→ What you have to do: The answer must be every line of the records below that contains the word "strategy", copied out.

Top of Records supplied

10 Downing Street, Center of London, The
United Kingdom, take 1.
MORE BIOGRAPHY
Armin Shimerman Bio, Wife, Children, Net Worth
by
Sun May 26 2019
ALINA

Bottom of Records supplied
Top of Records supplied

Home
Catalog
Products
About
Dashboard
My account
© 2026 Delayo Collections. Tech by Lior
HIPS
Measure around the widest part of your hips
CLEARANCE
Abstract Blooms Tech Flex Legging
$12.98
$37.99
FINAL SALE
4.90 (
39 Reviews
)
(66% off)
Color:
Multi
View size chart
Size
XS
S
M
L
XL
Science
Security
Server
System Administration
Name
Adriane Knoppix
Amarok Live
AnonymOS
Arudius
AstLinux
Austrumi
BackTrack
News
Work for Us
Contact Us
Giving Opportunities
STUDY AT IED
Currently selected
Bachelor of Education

Bottom of Records supplied
Top of Records supplied

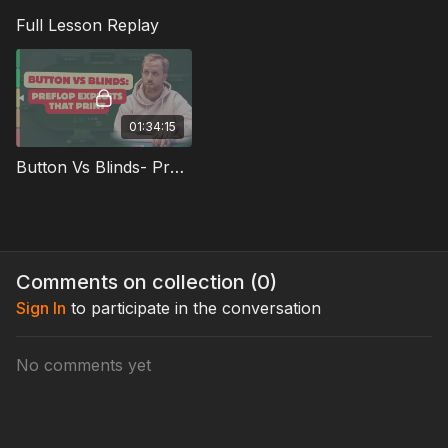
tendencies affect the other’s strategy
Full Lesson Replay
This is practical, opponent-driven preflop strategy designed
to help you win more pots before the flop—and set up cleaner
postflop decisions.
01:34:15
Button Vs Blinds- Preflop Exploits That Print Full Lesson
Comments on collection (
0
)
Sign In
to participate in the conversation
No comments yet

Bottom of Records supplied

→ Response for this exercise:
tendencies affect the other’s strategy
This is practical, opponent-driven preflop strategy designed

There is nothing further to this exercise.